══ DATA EXCERPTS

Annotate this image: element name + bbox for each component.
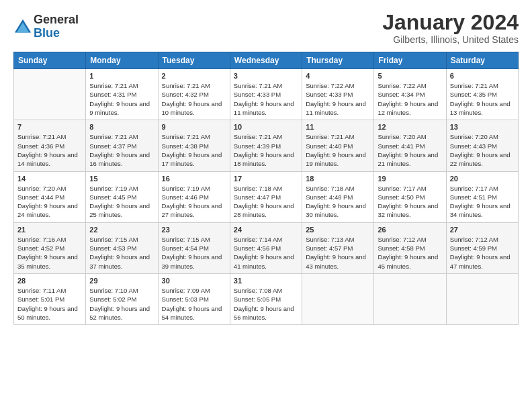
day-info: Sunrise: 7:08 AMSunset: 5:05 PMDaylight:… (234, 286, 298, 322)
table-row: 11Sunrise: 7:21 AMSunset: 4:40 PMDayligh… (302, 120, 374, 171)
day-info: Sunrise: 7:09 AMSunset: 5:03 PMDaylight:… (162, 286, 226, 322)
table-row: 30Sunrise: 7:09 AMSunset: 5:03 PMDayligh… (158, 273, 230, 324)
day-info: Sunrise: 7:11 AMSunset: 5:01 PMDaylight:… (17, 286, 82, 322)
header-friday: Friday (374, 52, 446, 69)
day-info: Sunrise: 7:12 AMSunset: 4:58 PMDaylight:… (378, 235, 442, 271)
table-row (446, 273, 518, 324)
day-number: 6 (450, 72, 515, 80)
logo-icon (13, 17, 32, 36)
calendar-week-2: 7Sunrise: 7:21 AMSunset: 4:36 PMDaylight… (14, 120, 519, 171)
day-number: 27 (450, 226, 515, 234)
table-row: 17Sunrise: 7:18 AMSunset: 4:47 PMDayligh… (230, 171, 302, 222)
header-sunday: Sunday (14, 52, 86, 69)
table-row: 10Sunrise: 7:21 AMSunset: 4:39 PMDayligh… (230, 120, 302, 171)
day-info: Sunrise: 7:14 AMSunset: 4:56 PMDaylight:… (234, 235, 298, 271)
day-info: Sunrise: 7:13 AMSunset: 4:57 PMDaylight:… (306, 235, 370, 271)
day-number: 23 (162, 226, 226, 234)
day-info: Sunrise: 7:17 AMSunset: 4:51 PMDaylight:… (450, 184, 515, 220)
day-info: Sunrise: 7:10 AMSunset: 5:02 PMDaylight:… (89, 286, 154, 322)
table-row: 18Sunrise: 7:18 AMSunset: 4:48 PMDayligh… (302, 171, 374, 222)
table-row: 5Sunrise: 7:22 AMSunset: 4:34 PMDaylight… (374, 69, 446, 120)
calendar-week-5: 28Sunrise: 7:11 AMSunset: 5:01 PMDayligh… (14, 273, 519, 324)
day-info: Sunrise: 7:21 AMSunset: 4:31 PMDaylight:… (89, 81, 154, 117)
day-number: 18 (306, 175, 370, 183)
table-row: 7Sunrise: 7:21 AMSunset: 4:36 PMDaylight… (14, 120, 86, 171)
table-row: 24Sunrise: 7:14 AMSunset: 4:56 PMDayligh… (230, 222, 302, 273)
calendar-week-1: 1Sunrise: 7:21 AMSunset: 4:31 PMDaylight… (14, 69, 519, 120)
table-row: 12Sunrise: 7:20 AMSunset: 4:41 PMDayligh… (374, 120, 446, 171)
table-row: 28Sunrise: 7:11 AMSunset: 5:01 PMDayligh… (14, 273, 86, 324)
title-block: January 2024 Gilberts, Illinois, United … (382, 11, 519, 45)
day-number: 8 (89, 123, 154, 131)
table-row: 9Sunrise: 7:21 AMSunset: 4:38 PMDaylight… (158, 120, 230, 171)
table-row: 15Sunrise: 7:19 AMSunset: 4:45 PMDayligh… (86, 171, 158, 222)
header: General Blue January 2024 Gilberts, Illi… (13, 11, 519, 45)
day-number: 10 (234, 123, 298, 131)
day-number: 7 (17, 123, 82, 131)
page-title: January 2024 (382, 11, 519, 34)
day-number: 16 (162, 175, 226, 183)
day-info: Sunrise: 7:12 AMSunset: 4:59 PMDaylight:… (450, 235, 515, 271)
day-info: Sunrise: 7:19 AMSunset: 4:46 PMDaylight:… (162, 184, 226, 220)
table-row: 19Sunrise: 7:17 AMSunset: 4:50 PMDayligh… (374, 171, 446, 222)
day-number: 15 (89, 175, 154, 183)
day-number: 1 (89, 72, 154, 80)
table-row: 8Sunrise: 7:21 AMSunset: 4:37 PMDaylight… (86, 120, 158, 171)
day-number: 25 (306, 226, 370, 234)
day-number: 20 (450, 175, 515, 183)
day-number: 21 (17, 226, 82, 234)
day-info: Sunrise: 7:21 AMSunset: 4:33 PMDaylight:… (234, 81, 298, 117)
logo-general-text: General (34, 13, 79, 27)
table-row: 16Sunrise: 7:19 AMSunset: 4:46 PMDayligh… (158, 171, 230, 222)
day-number: 22 (89, 226, 154, 234)
day-info: Sunrise: 7:19 AMSunset: 4:45 PMDaylight:… (89, 184, 154, 220)
table-row: 14Sunrise: 7:20 AMSunset: 4:44 PMDayligh… (14, 171, 86, 222)
table-row: 4Sunrise: 7:22 AMSunset: 4:33 PMDaylight… (302, 69, 374, 120)
day-info: Sunrise: 7:21 AMSunset: 4:35 PMDaylight:… (450, 81, 515, 117)
day-info: Sunrise: 7:21 AMSunset: 4:37 PMDaylight:… (89, 132, 154, 168)
day-number: 3 (234, 72, 298, 80)
day-info: Sunrise: 7:21 AMSunset: 4:39 PMDaylight:… (234, 132, 298, 168)
day-info: Sunrise: 7:21 AMSunset: 4:36 PMDaylight:… (17, 132, 82, 168)
calendar-table: Sunday Monday Tuesday Wednesday Thursday… (13, 52, 519, 325)
table-row: 20Sunrise: 7:17 AMSunset: 4:51 PMDayligh… (446, 171, 518, 222)
day-info: Sunrise: 7:18 AMSunset: 4:48 PMDaylight:… (306, 184, 370, 220)
header-tuesday: Tuesday (158, 52, 230, 69)
day-info: Sunrise: 7:21 AMSunset: 4:40 PMDaylight:… (306, 132, 370, 168)
day-number: 31 (234, 277, 298, 285)
day-number: 12 (378, 123, 442, 131)
day-info: Sunrise: 7:21 AMSunset: 4:32 PMDaylight:… (162, 81, 226, 117)
table-row: 21Sunrise: 7:16 AMSunset: 4:52 PMDayligh… (14, 222, 86, 273)
day-number: 14 (17, 175, 82, 183)
table-row: 2Sunrise: 7:21 AMSunset: 4:32 PMDaylight… (158, 69, 230, 120)
table-row: 22Sunrise: 7:15 AMSunset: 4:53 PMDayligh… (86, 222, 158, 273)
table-row (302, 273, 374, 324)
table-row: 27Sunrise: 7:12 AMSunset: 4:59 PMDayligh… (446, 222, 518, 273)
header-saturday: Saturday (446, 52, 518, 69)
table-row: 6Sunrise: 7:21 AMSunset: 4:35 PMDaylight… (446, 69, 518, 120)
table-row: 26Sunrise: 7:12 AMSunset: 4:58 PMDayligh… (374, 222, 446, 273)
day-info: Sunrise: 7:15 AMSunset: 4:53 PMDaylight:… (89, 235, 154, 271)
table-row: 23Sunrise: 7:15 AMSunset: 4:54 PMDayligh… (158, 222, 230, 273)
day-number: 28 (17, 277, 82, 285)
day-number: 9 (162, 123, 226, 131)
header-thursday: Thursday (302, 52, 374, 69)
page: General Blue January 2024 Gilberts, Illi… (0, 0, 532, 411)
day-info: Sunrise: 7:17 AMSunset: 4:50 PMDaylight:… (378, 184, 442, 220)
day-number: 13 (450, 123, 515, 131)
day-number: 24 (234, 226, 298, 234)
logo-blue-text: Blue (34, 27, 79, 40)
logo: General Blue (13, 13, 79, 40)
day-number: 2 (162, 72, 226, 80)
day-info: Sunrise: 7:20 AMSunset: 4:43 PMDaylight:… (450, 132, 515, 168)
header-wednesday: Wednesday (230, 52, 302, 69)
page-subtitle: Gilberts, Illinois, United States (382, 34, 519, 45)
table-row: 29Sunrise: 7:10 AMSunset: 5:02 PMDayligh… (86, 273, 158, 324)
table-row (14, 69, 86, 120)
day-info: Sunrise: 7:15 AMSunset: 4:54 PMDaylight:… (162, 235, 226, 271)
day-number: 11 (306, 123, 370, 131)
day-number: 4 (306, 72, 370, 80)
table-row: 31Sunrise: 7:08 AMSunset: 5:05 PMDayligh… (230, 273, 302, 324)
day-info: Sunrise: 7:18 AMSunset: 4:47 PMDaylight:… (234, 184, 298, 220)
day-number: 26 (378, 226, 442, 234)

════

▶ _WHAT THE TASK ASKS_
In the entries above, copy each line that contains the string "Thursday".

▶ _SOLUTION_
calendar-table: Sunday Monday Tuesday Wednesday Thursday… (13, 52, 519, 325)
header-thursday: Thursday (302, 52, 374, 69)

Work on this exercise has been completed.